Collect every line in the records below that contains the word "Newsletter".

_ENTRIES SUPPLIED_.
_ _ _ _
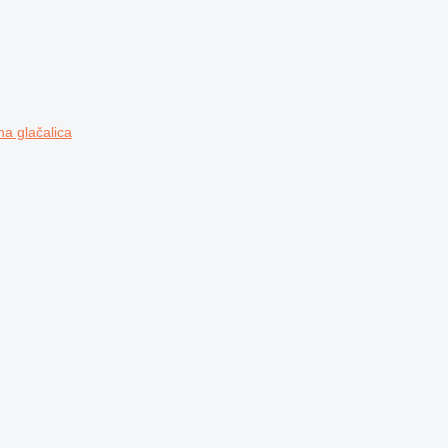
 glačalica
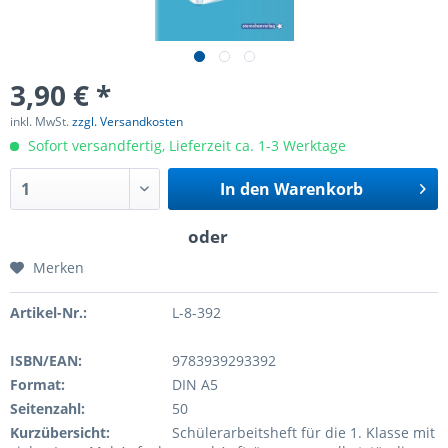
3,90 € *
inkl. MwSt.
zzgl. Versandkosten
Sofort versandfertig, Lieferzeit ca. 1-3 Werktage
In den
Warenkorb
Merken
Artikel-Nr.:
L-8-392
ISBN/EAN:
9783939293392
Format:
DIN A5
Seitenzahl:
50
Kurzübersicht:
Schülerarbeitsheft für die 1. Klasse mit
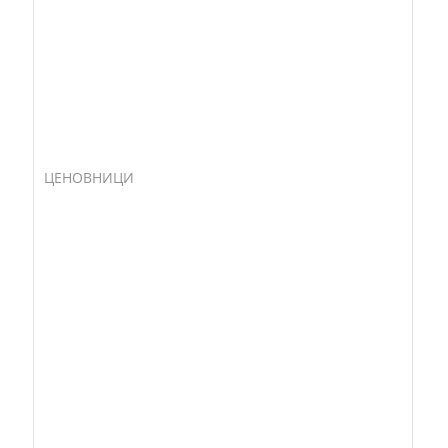
ЦЕНОВНИЦИ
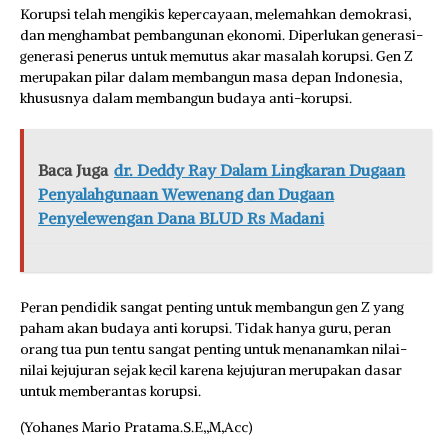
Korupsi telah mengikis kepercayaan, melemahkan demokrasi,
dan menghambat pembangunan ekonomi. Diperlukan generasi-
generasi penerus untuk memutus akar masalah korupsi. Gen Z
merupakan pilar dalam membangun masa depan Indonesia,
khususnya dalam membangun budaya anti-korupsi.
Baca Juga
dr. Deddy Ray Dalam Lingkaran Dugaan
Penyalahgunaan Wewenang dan Dugaan
Penyelewengan Dana BLUD Rs Madani
Peran pendidik sangat penting untuk membangun gen Z yang
paham akan budaya anti korupsi. Tidak hanya guru, peran
orang tua pun tentu sangat penting untuk menanamkan nilai-
nilai kejujuran sejak kecil karena kejujuran merupakan dasar
untuk memberantas korupsi.
(Yohanes Mario Pratama.S.E,,M,Acc)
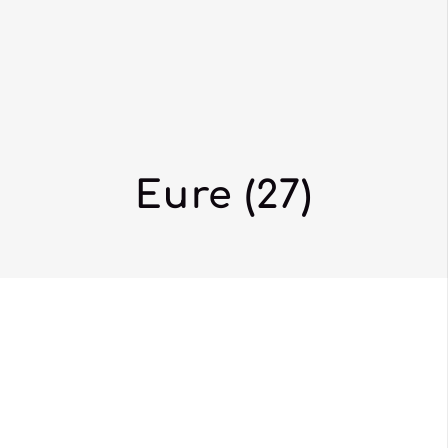
Eure (27)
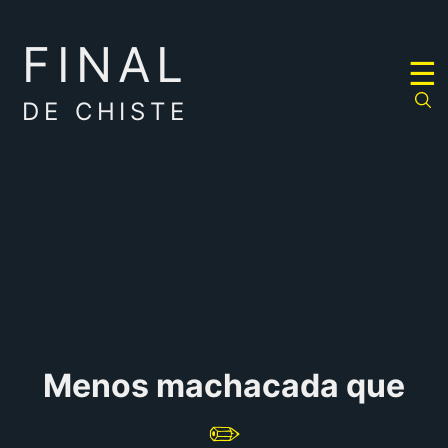
FINAL
RULETA
☰
DE
CHISTES
DE CHISTE
Menos machacada que
✏️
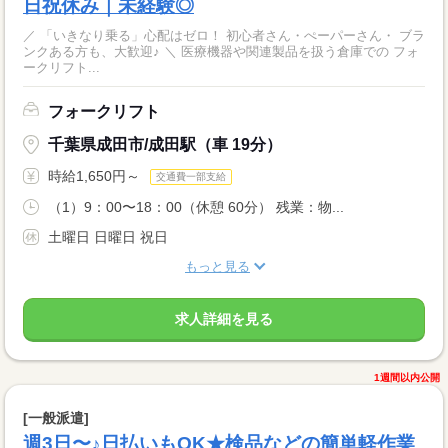
日祝休み｜未経験◎
／ 「いきなり乗る」心配はゼロ！ 初心者さん・ぺーパーさん・ ブラ
ンクある方も、大歓迎♪ ＼ 医療機器や関連製品を扱う倉庫での フォ
ークリフト...
フォークリフト
千葉県成田市/成田駅（車 19分）
時給1,650円～
交通費一部支給
（1）9：00〜18：00（休憩 60分） 残業：物...
土曜日 日曜日 祝日
もっと見る
求人詳細を見る
1週間以内公開
[一般派遣]
週3日〜♪日払いもOK★検品などの簡単軽作業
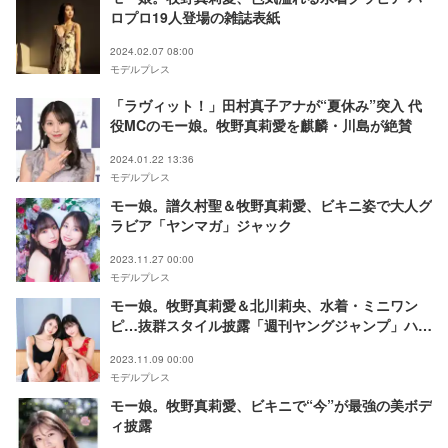
ロプロ19人登場の雑誌表紙
2024.02.07 08:00
モデルプレス
「ラヴィット！」田村真子アナが“夏休み”突入 代
役MCのモー娘。牧野真莉愛を麒麟・川島が絶賛
2024.01.22 13:36
モデルプレス
モー娘。譜久村聖＆牧野真莉愛、ビキニ姿で大人グ
ラビア「ヤンマガ」ジャック
2023.11.27 00:00
モデルプレス
モー娘。牧野真莉愛＆北川莉央、水着・ミニワン
ピ…抜群スタイル披露「週刊ヤングジャンプ」ハロ
プロ25周年記念コラボ
2023.11.09 00:00
モデルプレス
モー娘。牧野真莉愛、ビキニで“今”が最強の美ボデ
ィ披露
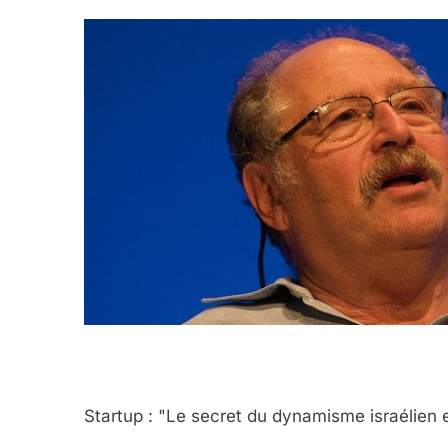
Startup : "Le secret du dynamisme israélien 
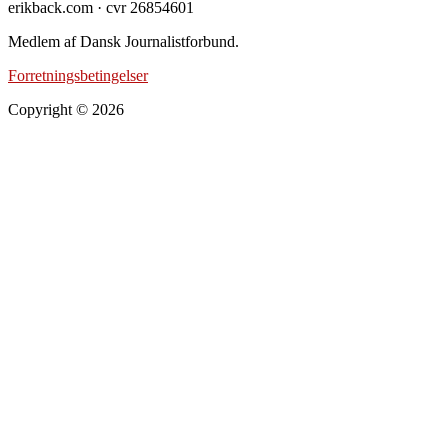
erikback.com · cvr 26854601
Medlem af Dansk Journalistforbund.
Forretningsbetingelser
Copyright © 2026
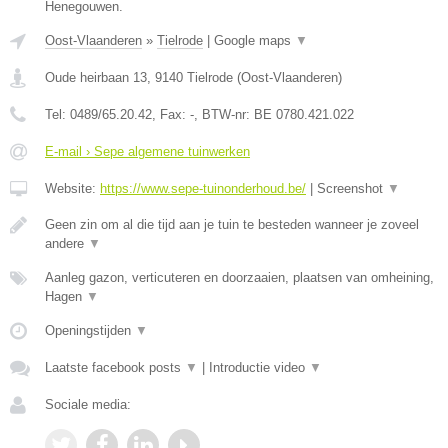
Henegouwen.
Oost-Vlaanderen
»
Tielrode
|
Google maps
▼
Oude heirbaan 13
,
9140
Tielrode
(
Oost-Vlaanderen
)
Tel:
0489/65.20.42
, Fax:
-
, BTW-nr:
BE 0780.421.022
E-mail › Sepe algemene tuinwerken
Website:
https://www.sepe-tuinonderhoud.be/
|
Screenshot
▼
Geen zin om al die tijd aan je tuin te besteden wanneer je zoveel
andere
▼
Aanleg gazon, verticuteren en doorzaaien, plaatsen van omheining,
Hagen
▼
Openingstijden
▼
Laatste facebook posts
▼
|
Introductie video
▼
Sociale media:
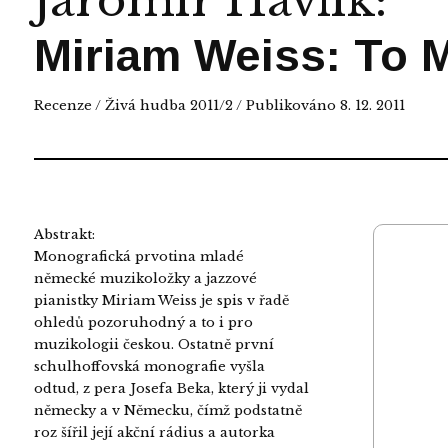
Jaromír Havlík
:
Miriam Weiss: To M
Recenze
/
Živá hudba 2011/2
/ Publikováno 8. 12. 2011
Abstrakt:
Monografická prvotina mladé
německé muzikoložky a jazzové
pianistky Miriam Weiss je spis v řadě
ohledů pozoruhodný a to i pro
muzikologii českou. Ostatně první
schulhoffovská monografie vyšla
odtud, z pera Josefa Beka, který ji vydal
německy a v Německu, čímž podstatně
roz šířil její akční rádius a autorka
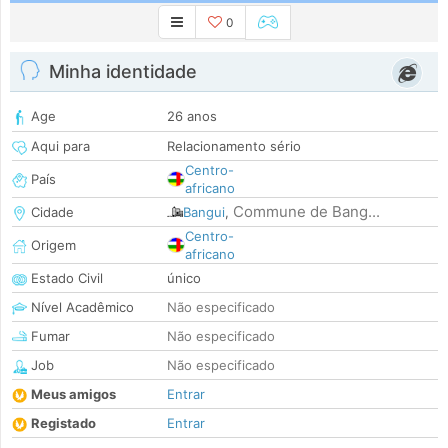
0
Minha identidade
Age
26 anos
Aqui para
Relacionamento sério
Centro-
País
africano
Commune de Bang...
Cidade
Bangui
,
Centro-
Origem
africano
Estado Civil
único
Nível Acadêmico
Não especificado
Fumar
Não especificado
Job
Não especificado
Meus amigos
Entrar
Registado
Entrar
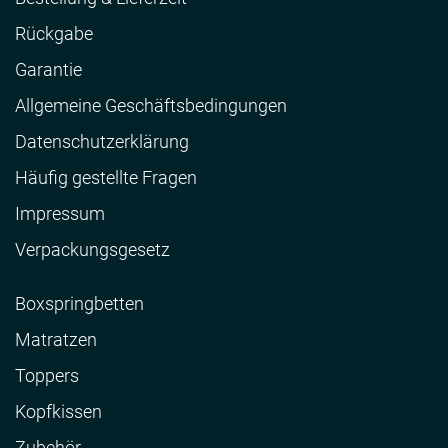
Rückgabe
Garantie
Allgemeine Geschäftsbedingungen
Datenschutzerklärung
Häufig gestellte Fragen
Impressum
Verpackungsgesetz
Boxspringbetten
Matratzen
Toppers
Kopfkissen
Zubehör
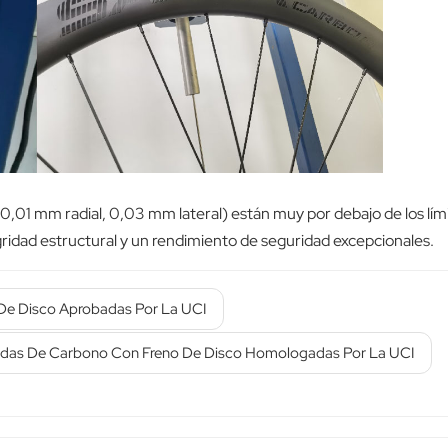
,01 mm radial, 0,03 mm lateral) están muy por debajo de los lím
ridad estructural y un rendimiento de seguridad excepcionales.
De Disco Aprobadas Por La UCI
das De Carbono Con Freno De Disco Homologadas Por La UCI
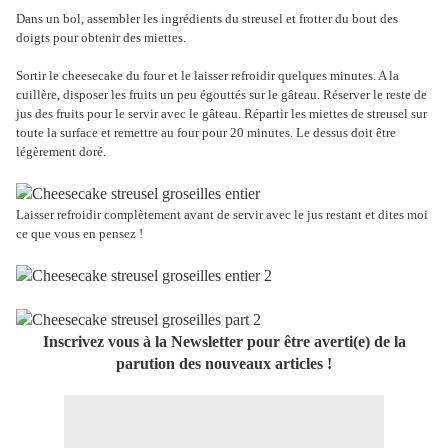
Dans un bol, assembler les ingrédients du streusel et frotter du bout des
doigts pour obtenir des miettes.
Sortir le cheesecake du four et le laisser refroidir quelques minutes. A la
cuillère, disposer les fruits un peu égouttés sur le gâteau. Réserver le reste de
jus des fruits pour le servir avec le gâteau. Répartir les miettes de streusel sur
toute la surface et remettre au four pour 20 minutes. Le dessus doit être
légèrement doré.
Laisser refroidir complètement avant de servir avec le jus restant et dites moi
ce que vous en pensez !
Inscrivez vous à la Newsletter pour être averti(e) de la
parution des nouveaux articles !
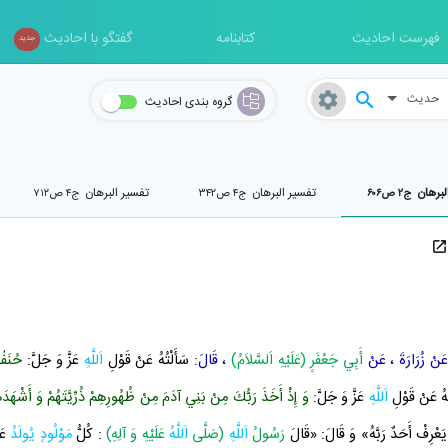
فهرست احادیث
کتابنامه
گفتگو با احادیث
جدید
حدیث
گروه بندی احادیث
لبرهان
تفسیر البرهان
تفسیر البرهان
ج۲ ص۶۰۶
ج۴ ص۳۴۲
ج۴ ص۷۱۲
َنْ
زُرَارَةَ
، عَنْ
أَبِي جَعْفَرٍ (عَلَيْهِ اَلسَّلاَمُ)
، قَالَ:
سَأَلْتُهُ عَنْ قَوْلِ
اَللَّهِ
عَزَّ وَ جَلَّ:
حُنَفٰاء
ُهُ عَنْ قَوْلِ
اَللَّهِ
عَزَّ وَ جَلَّ:
وَ إِذْ أَخَذَ رَبُّكَ مِنْ بَنِي آدَمَ مِنْ ظُهُورِهِمْ ذُرِّيَّتَهُمْ وَ أَشْهَدَ
ْ يَعْرِفْ أَحَدٌ رَبَّهُ» وَ قَالَ: «قَالَ
رَسُولُ
اَللَّهِ
(صَلَّى
اَللَّهُ
عَلَيْهِ وَ آلِهِ)
: كُلُّ
مَوْلُودٍ
يُولَدُ
عَ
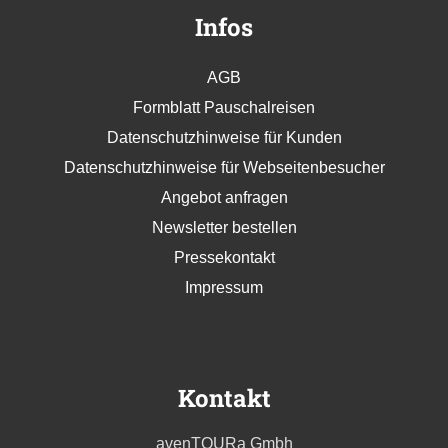
Infos
AGB
Formblatt Pauschalreisen
Datenschutzhinweise für Kunden
Datenschutzhinweise für Webseitenbesucher
Angebot anfragen
Newsletter bestellen
Pressekontakt
Impressum
Kontakt
avenTOURa Gmbh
_ _ _ _
_RESPONSE_.
Inscrivez vous à la Newsletter pour être averti(e) de la
Newsletter bestellen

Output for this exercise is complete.